There weren't any of the usual red flags: the caller never asked for a credit card, provided the name of the UPS driver who would drop off the car, rattled off a badge number. But there was one condition.
She would need to run by Walgreens, he said, and buy a prepaid Visa card to pay 1 percent tax on the prize.
"Get in your car right now and I'll meet you there," she recalled him saying. "I'll tell you how to get this special card that will let you pay taxes, then claim your prize."
The caller assured her that he would then have a lawyer meet with her to help her deposit it. He even provided her name and badge number.
The woman knew the scenario was too good to be true. Instead of driving to meet him, she got on the phone and called Publisher's Clearing House. They told her that if she were ever one of their winners, they would show up at her door like they do in the commercials. No one associated with the company would ever notify her by phone or email.
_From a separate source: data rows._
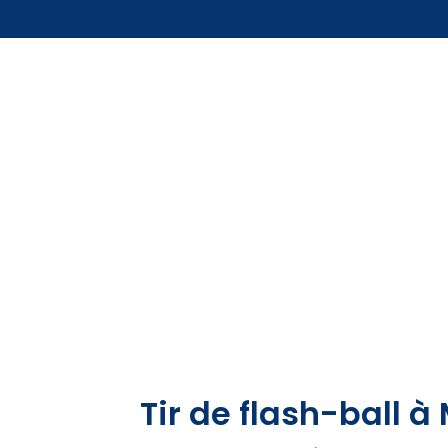
Tir de flash-ball à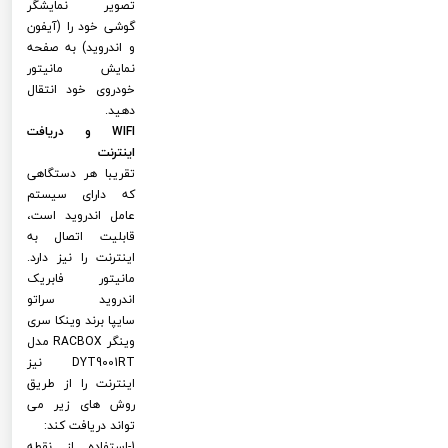
تصویر نمایشگر
گوشی خود را (آیفون
و اندروید) به صفحه
نمایش مانیتور
خودروی خود انتقال
دهید.
WIFI و دریافت
اینترنت
تقریبا هر دستگاهی
که دارای سیستم
عامل اندروید است،
قابلیت اتصال به
اینترنت را نیز دارد.
مانیتور فابریک
اندروید سراتو
سایپا برند وینکا سری
وینگر RACBOX مدل
DYT9001RT نیز
اینترنت را از طریق
روش های زیر می
تواند دریافت کند:
1-استفاده از نقطه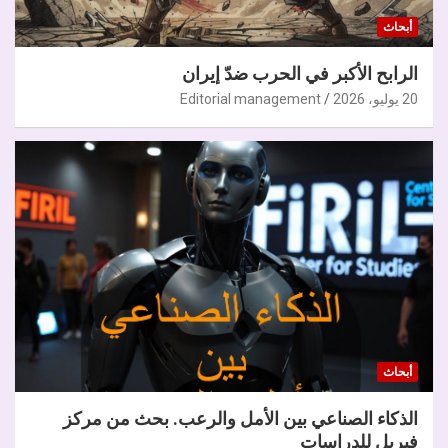
أبحاث
الرابح الأكبر في الحرب ضدّ إيران
20 يوليو، 2026
Editorial management
أبحاث
الذكاء الصناعي بين الأمل والرعب. بحث من مركز
فيريل للدراسات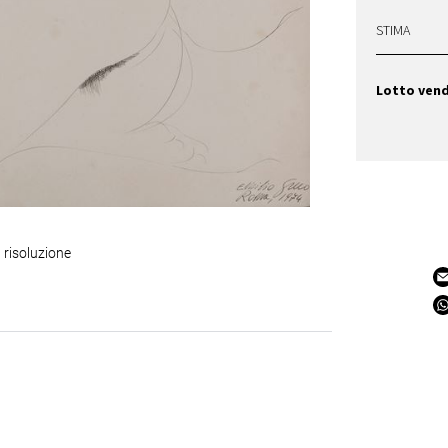
STIMA
Lotto ven
 risoluzione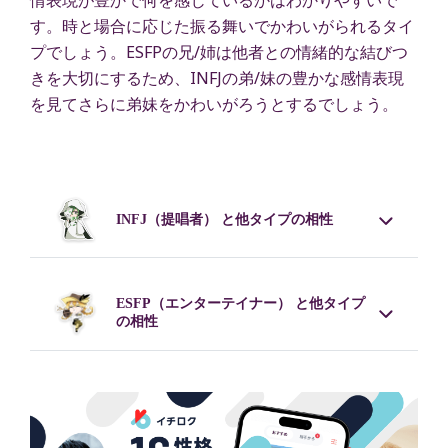
情表現が豊かで何を感じているかはわかりやすいで
す。時と場合に応じた振る舞いでかわいがられるタイ
プでしょう。ESFPの兄/姉は他者との情緒的な結びつ
きを大切にするため、INFJの弟/妹の豊かな感情表現
を見てさらに弟妹をかわいがろうとするでしょう。
INFJ
（提唱者） と他タイプの相性
ESFP
（エンターテイナー） と他タイプ
の相性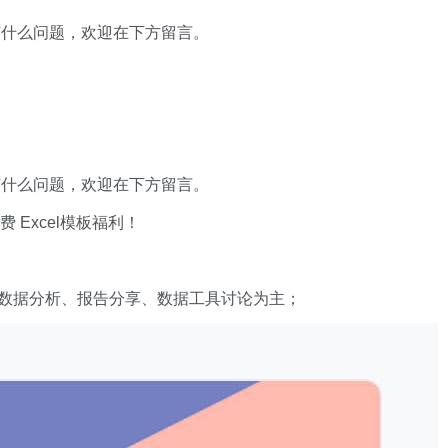
有什么问题，欢迎在下方留言。
有什么问题，欢迎在下方留言。
xcel模板福利​​​​！
数据分析、报告分享、数据工具讨论为主；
After hearing her story, 11 News reporter Mecca Rayne decided to call the scammer back. She says it took him a few minutes, but he eventually admitted it was a scam--and his tone changed.
"You know I can go over there and shoot her, right?" he told Rayne.
11 News contacted police immediately after that.
If you ever get a call similar to the one in this story, police say to never engage or meet with the person on the other end, no matter what they tell you. The Federal Trade Commission says legitimate sweepstakes don't require you to hand out money to win. If you do have to pay to receive your prize--then it's not a prize at all.